Sweden joins growing group of countries with negative rates

The Associated Press

STOCKHOLM (AP) Sweden joined a growing group of countries to cut its key interest rate to negative a historical first for the Nordic nation that shows how authorities globally are resorting to new methods to nudge up inflation and growth.

The Swedish central bank on Thursday cut its repo rate to a record low of -0.1 percent from zero and launched a program of government bond purchases worth 10 billion kronor ($1.2 billion) to stimulate the economy.

It's the first time the bank, called Riksbank, has lowered below zero its key rate, which is what it charges commercial banks to borrow money.

The negative rate means banks will in fact be paid a tiny rate to take money from the Riksbank. The hope is that would encourage them to use the money to lend, supporting investment and growth.

The bank cited the risk that inflation, which it believes has now reached its lowest point, will not increase fast enough and that global growth will remain slow in coming years.

In Europe, Denmark and Switzerland have already lowered their key interest rates below zero.

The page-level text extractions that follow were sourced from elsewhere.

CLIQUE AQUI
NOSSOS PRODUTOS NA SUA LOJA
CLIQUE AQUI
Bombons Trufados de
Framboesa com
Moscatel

The European Central Bank has lowered a separate rate what it charges banks to take deposits from them to below zero.

The unusual moves show many central banks, which usually try to bolster the economy by lowering rates, are entering uncharted territory.

In Sweden, markets reacted strongly to Thursday's rate cut.

"I don't think it was a good decision," said Annika Winsth, chief economist at Nordea Bank. "Cutting the rate to negative and the bond purchases give the signal of being in a crisis, and Sweden's economy is not in crisis," she said.

While encouraging lending, the latest Swedish move is likely to hurt savers by reducing effective market interest rates further.

The krona fell sharply against foreign currencies after Thursday's move.

The central bank said it was prepared to do more to stimulate the economy if needed. "This will primarily entail making further (rate) cuts, postponing the first (rate) increase and increasing the purchases of government bonds," it said.